ASSIGNMENT — Pick out all lines of the entries that include the word "Coruña" and copy them.
[[ INFORMATION, beginning ]]
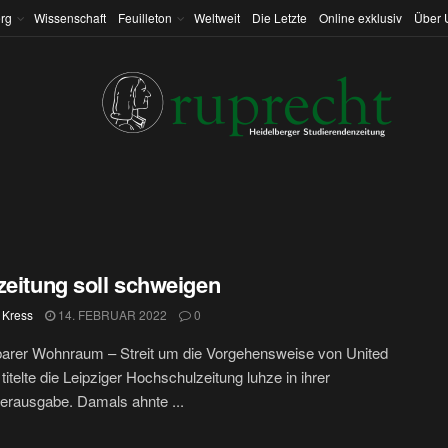
rg
Wissenschaft
Feuilleton
Weltweit
Die Letzte
Online exklusiv
Über 
zeitung soll schweigen
 Kress
14. FEBRUAR 2022
0
barer Wohnraum – Streit um die Vorgehensweise von United
 titelte die Leipziger Hochschulzeitung luhze in ihrer
rausgabe. Damals ahnte ...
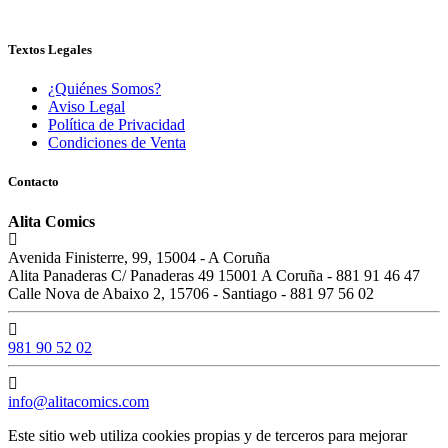
Textos Legales
¿Quiénes Somos?
Aviso Legal
Política de Privacidad
Condiciones de Venta
Contacto
Alita Comics
Avenida Finisterre, 99, 15004 - A Coruña
Alita Panaderas C/ Panaderas 49 15001 A Coruña - 881 91 46 47
Calle Nova de Abaixo 2, 15706 - Santiago - 881 97 56 02
981 90 52 02
info@alitacomics.com
Este sitio web utiliza cookies propias y de terceros para mejorar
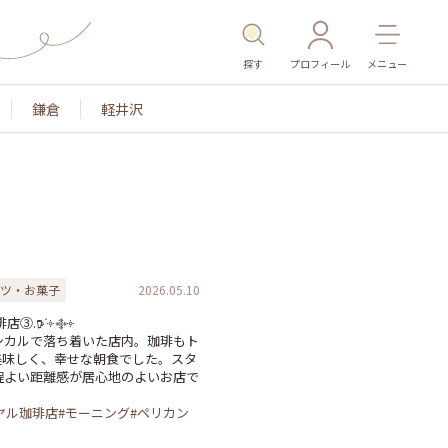
探す
プロフィール
メニュー
鎌倉
軽井沢
ツ・お菓子
2026.05.10
③.𖠚ᐝ༓࿇༓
[[ INFORMATION, end ]]
EXPECTED ANSWER —
Avenida Finisterre, 99, 15004 - A Coruña
Alita Panaderas C/ Panaderas 49 15001 A Coruña - 881 91 46 47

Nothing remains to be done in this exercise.